Problem requirements. Below are some entries. Count how many of their lines include "Authentic", then give that number only.

Given records.
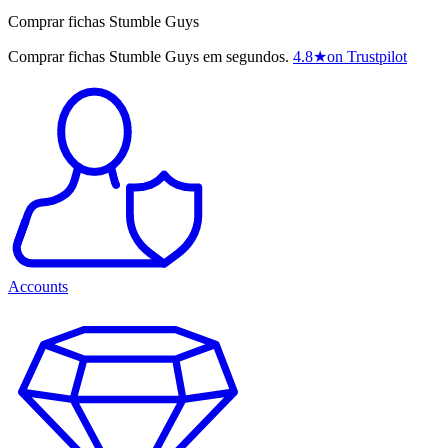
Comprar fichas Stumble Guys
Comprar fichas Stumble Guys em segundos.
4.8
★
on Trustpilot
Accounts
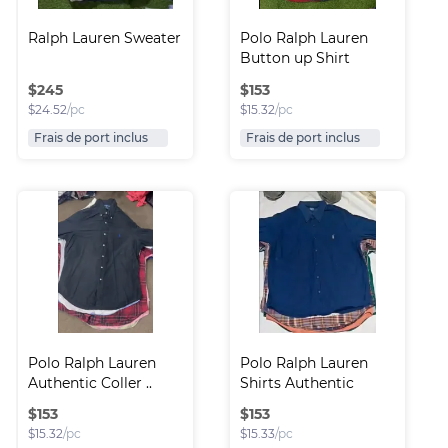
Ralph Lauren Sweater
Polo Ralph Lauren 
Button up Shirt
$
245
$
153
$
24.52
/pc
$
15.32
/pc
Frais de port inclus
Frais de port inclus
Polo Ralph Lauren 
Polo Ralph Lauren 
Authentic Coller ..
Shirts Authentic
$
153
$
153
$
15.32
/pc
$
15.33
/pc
---
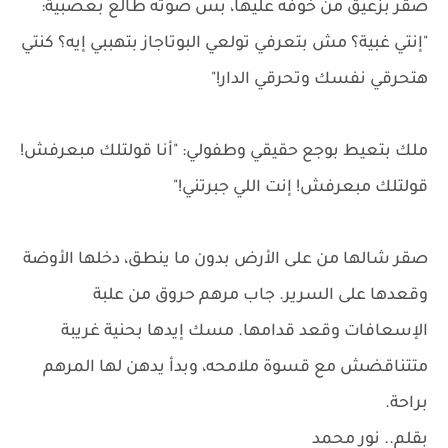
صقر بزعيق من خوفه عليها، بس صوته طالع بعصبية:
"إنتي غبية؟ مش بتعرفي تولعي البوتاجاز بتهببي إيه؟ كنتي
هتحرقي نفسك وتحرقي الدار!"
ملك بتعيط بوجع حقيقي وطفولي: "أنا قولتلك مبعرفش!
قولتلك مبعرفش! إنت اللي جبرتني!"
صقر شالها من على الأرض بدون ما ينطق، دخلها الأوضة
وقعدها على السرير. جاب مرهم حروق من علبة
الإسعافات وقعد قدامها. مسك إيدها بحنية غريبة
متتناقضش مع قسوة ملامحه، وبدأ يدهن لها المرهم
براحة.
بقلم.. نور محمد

Solution. 2